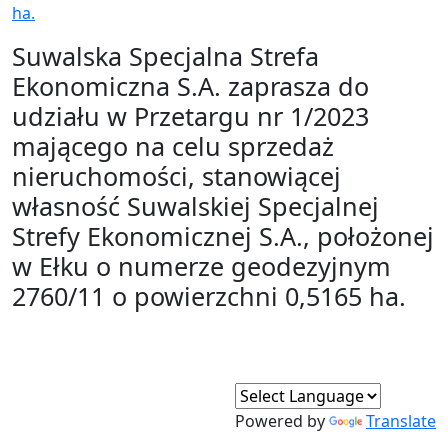
ha.
Suwalska Specjalna Strefa
Ekonomiczna S.A. zaprasza do
udziału w Przetargu nr 1/2023
mającego na celu sprzedaż
nieruchomości, stanowiącej
własność Suwalskiej Specjalnej
Strefy Ekonomicznej S.A., położonej
w Ełku o numerze geodezyjnym
2760/11 o powierzchni 0,5165 ha.
Powered by
Translate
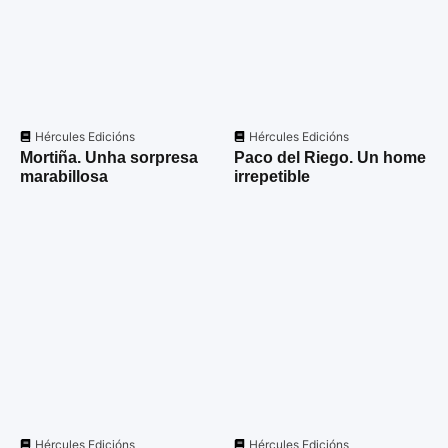
Hércules Edicións
Hércules Edicións
Mortiña. Unha sorpresa
Paco del Riego. Un home
marabillosa
irrepetible
Hércules Edicións
Hércules Edicións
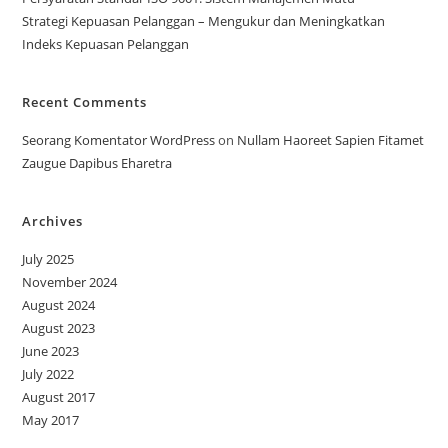
Strategi Kepuasan Pelanggan – Mengukur dan Meningkatkan
Indeks Kepuasan Pelanggan
Recent Comments
Seorang Komentator WordPress
on
Nullam Haoreet Sapien Fitamet
Zaugue Dapibus Eharetra
Archives
July 2025
November 2024
August 2024
August 2023
June 2023
July 2022
August 2017
May 2017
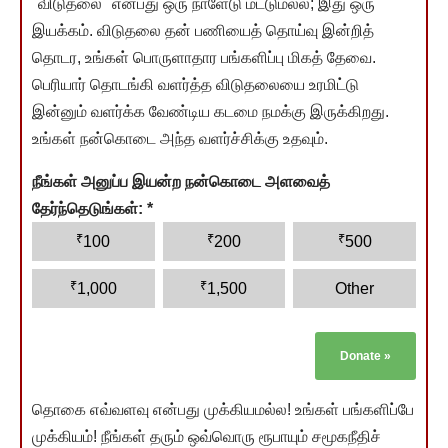
"விடுதலை" என்பது ஒரு நாளேடு மட்டுமல்ல; இது ஒரு
இயக்கம். விடுதலை தன் பணியைத் தொய்வு இன்றித்
தொடர, உங்கள் பொருளாதார பங்களிப்பு மிகத் தேவை.
பெரியார் தொடங்கி வளர்த்த விடுதலையை உரமிட்டு
இன்னும் வளர்க்க வேண்டிய கடமை நமக்கு இருக்கிறது.
உங்கள் நன்கொடை அந்த வளர்ச்சிக்கு உதவும்.
நீங்கள் அனுப்ப இயன்ற நன்கொடை அளவைத்
தேர்ந்தெடுங்கள்:
*
₹
₹
₹
100
200
500
₹
₹
1,000
1,500
Other
Donate
»
தொகை எவ்வளவு என்பது முக்கியமல்ல! உங்கள் பங்களிப்பே
முக்கியம்! நீங்கள் தரும் ஒவ்வொரு ரூபாயும் சமூகநீதிச்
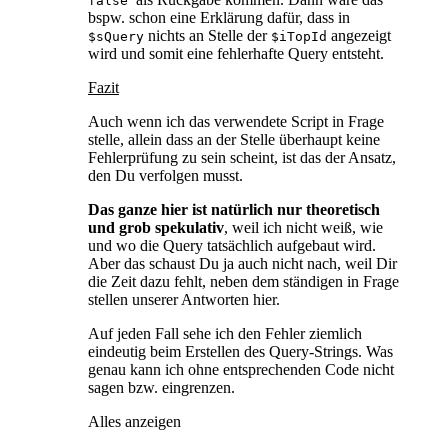
false
bspw. schon eine Erklärung dafür, dass in
nichts an Stelle der
angezeigt
$sQuery
$iTopId
wird und somit eine fehlerhafte Query entsteht.
Fazit
Auch wenn ich das verwendete Script in Frage
stelle, allein dass an der Stelle überhaupt keine
Fehlerprüfung zu sein scheint, ist das der Ansatz,
den Du verfolgen musst.
Das ganze hier ist natürlich nur theoretisch
und grob spekulativ
, weil ich nicht weiß, wie
und wo die Query tatsächlich aufgebaut wird.
Aber das schaust Du ja auch nicht nach, weil Dir
die Zeit dazu fehlt, neben dem ständigen in Frage
stellen unserer Antworten hier.
Auf jeden Fall sehe ich den Fehler ziemlich
eindeutig beim Erstellen des Query-Strings. Was
genau kann ich ohne entsprechenden Code nicht
sagen bzw. eingrenzen.
Alles anzeigen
------------------------------------------------------------------------
### WORK REQUIRED:
Set down the material above exactly as written, but not the pictures.

### RESULT OF THE TASK:
ha.
Suwalska Specjalna Strefa
Ekonomiczna S.A. zaprasza do
udziału w Przetargu nr 1/2023
mającego na celu sprzedaż
nieruchomości, stanowiącej
własność Suwalskiej Specjalnej
Strefy Ekonomicznej S.A., położonej
w Ełku o numerze geodezyjnym
2760/11 o powierzchni 0,5165 ha.
Powered by
Translate
Hércules Edicións
Hércules Edicións
Mortiña. Unha sorpresa
Paco del Riego. Un home
marabillosa
irrepetible
Hércules Edicións
Hércules Edicións
Strategi Kepuasan Pelanggan – Mengukur dan Meningkatkan
Indeks Kepuasan Pelanggan
Recent Comments
Seorang Komentator WordPress
on
Nullam Haoreet Sapien Fitamet
Zaugue Dapibus Eharetra
Archives
July 2025
November 2024
August 2024
August 2023
June 2023
July 2022
August 2017
May 2017
"விடுதலை" என்பது ஒரு நாளேடு மட்டுமல்ல; இது ஒரு
இயக்கம். விடுதலை தன் பணியைத் தொய்வு இன்றித்
தொடர, உங்கள் பொருளாதார பங்களிப்பு மிகத் தேவை.
பெரியார் தொடங்கி வளர்த்த விடுதலையை உரமிட்டு
இன்னும் வளர்க்க வேண்டிய கடமை நமக்கு இருக்கிறது.
உங்கள் நன்கொடை அந்த வளர்ச்சிக்கு உதவும்.
நீங்கள் அனுப்ப இயன்ற நன்கொடை அளவைத்
தேர்ந்தெடுங்கள்:
*
₹
₹
₹
100
200
500
₹
₹
1,000
1,500
Other
Donate
»
தொகை எவ்வளவு என்பது முக்கியமல்ல! உங்கள் பங்களிப்பே
முக்கியம்! நீங்கள் தரும் ஒவ்வொரு ரூபாயும் சமூகநீதிச்
false
bspw. schon eine Erklärung dafür, dass in
nichts an Stelle der
angezeigt
$sQuery
$iTopId
wird und somit eine fehlerhafte Query entsteht.
Fazit
Auch wenn ich das verwendete Script in Frage
stelle, allein dass an der Stelle überhaupt keine
Fehlerprüfung zu sein scheint, ist das der Ansatz,
den Du verfolgen musst.
Das ganze hier ist natürlich nur theoretisch
und grob spekulativ
, weil ich nicht weiß, wie
und wo die Query tatsächlich aufgebaut wird.
Aber das schaust Du ja auch nicht nach, weil Dir
die Zeit dazu fehlt, neben dem ständigen in Frage
stellen unserer Antworten hier.
Auf jeden Fall sehe ich den Fehler ziemlich
eindeutig beim Erstellen des Query-Strings. Was
genau kann ich ohne entsprechenden Code nicht
sagen bzw. eingrenzen.
Alles anzeigen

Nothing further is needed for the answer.